Mahkememizce kayyım raporlarıda periyodik olarak alınmış ve bu raporlar üzerinden de şirketin mali yapısı incelenmiş olup; 10/05/2019 tarihli son kayyım raporunda şirketin ticari hayatını faal olarak sürdürdüğü, çalışanlara taahhütlerini yerine getirdiği, borç yapılandırma konusunda istekli olduğu ve çok sayıda firma ile yeniden borcun yapılandırıldığı, bu yapılandırma çerçevesinde taahhütlerin yerine getirildiği; 31/12/2018 tarihli bilançosuna nazaran 2018 hedeflerine ulaşıldığı; 2019 yılı kayıtlarından da bu yıl için hedeflerinde tutturulacağı konusunda kanaat oluştuğu, taahhüt edilen sermayenin tamamının ödenmiş olduğu, 2018 yılı sonunda 100.529,80 TL net kara ulaşıldığı; ticari alacaklarının 6.621.082,20 TL olduğu, ticari borçlarının 27.183.405,13 TL olduğu; diğer alacaklarının 1.800.204,24 TL olduğu, stoklarının 22.268.773,37 TL olduğu belirlenmiş; bu durumda borca batıklığın az miktarda da olsa devam ettiği görülmüş; kayyımlar iflasının ertelenmesi halinde alacaklı şirketlerinde bundan yarar sağlayacağı, borca batıklığın ise devam ettiği rapor edilmiştir.
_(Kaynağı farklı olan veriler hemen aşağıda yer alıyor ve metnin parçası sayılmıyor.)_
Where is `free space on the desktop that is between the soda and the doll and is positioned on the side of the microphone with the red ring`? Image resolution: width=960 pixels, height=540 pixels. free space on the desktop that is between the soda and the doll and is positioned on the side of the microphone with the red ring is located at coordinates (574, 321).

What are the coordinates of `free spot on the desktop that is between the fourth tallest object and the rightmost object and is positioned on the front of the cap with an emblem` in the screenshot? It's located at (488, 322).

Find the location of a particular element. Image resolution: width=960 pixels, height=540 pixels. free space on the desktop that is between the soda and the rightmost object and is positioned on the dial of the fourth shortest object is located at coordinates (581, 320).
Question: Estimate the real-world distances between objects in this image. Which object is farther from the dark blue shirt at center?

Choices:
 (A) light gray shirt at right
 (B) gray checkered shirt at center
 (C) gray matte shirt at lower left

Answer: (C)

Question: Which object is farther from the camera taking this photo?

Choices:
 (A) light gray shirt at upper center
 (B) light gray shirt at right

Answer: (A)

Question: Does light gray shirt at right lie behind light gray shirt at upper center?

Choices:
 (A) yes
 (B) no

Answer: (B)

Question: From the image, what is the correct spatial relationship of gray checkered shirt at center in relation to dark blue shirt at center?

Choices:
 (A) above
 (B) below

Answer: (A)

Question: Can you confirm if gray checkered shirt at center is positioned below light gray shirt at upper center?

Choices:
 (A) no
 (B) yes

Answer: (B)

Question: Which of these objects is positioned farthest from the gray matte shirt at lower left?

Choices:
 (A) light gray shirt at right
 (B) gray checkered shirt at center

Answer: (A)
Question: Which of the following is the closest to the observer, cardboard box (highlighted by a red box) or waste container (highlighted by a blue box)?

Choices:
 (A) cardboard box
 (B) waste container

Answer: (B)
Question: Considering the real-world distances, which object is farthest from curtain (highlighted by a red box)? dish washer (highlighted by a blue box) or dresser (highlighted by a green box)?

İflas erteleme kararı verilebilmesi için ikinci koşul ise şirketin borca batıklıktan kurtulmasını olanaklı kılan ciddi ve inandırıcı bir iyileştirme projesinin bulunmasıdır. Davacı vekili dava dilekçesine ekli olarak iyileştirme projesini sunmuştur. Mahkememizce HMK 389 ve İİK 179.a-b. maddeleri uyarınca ihtiyati tedbir kararı verilmiş, tedbir kararı ile birlikte davacı şirkete kayyum atanmıştır. Kayyumlar birer aylık periyotlarla mahkemeye şirketin işleyişi hakkında raporlar sunmuşlardır. Gerek bilirkişi raporlarında gerekse kayyım raporlarında açıklandığı üzere, davacı şirketin sunulan iyileştirme projesinin ciddi ve inandırıcı olduğu, projesi çerçevesinde faaliyetlerini sürdürdüğü ve borca batıklıktan kurtulma ihtimalinin bulunduğu vicdani kanaatine varılmıştır.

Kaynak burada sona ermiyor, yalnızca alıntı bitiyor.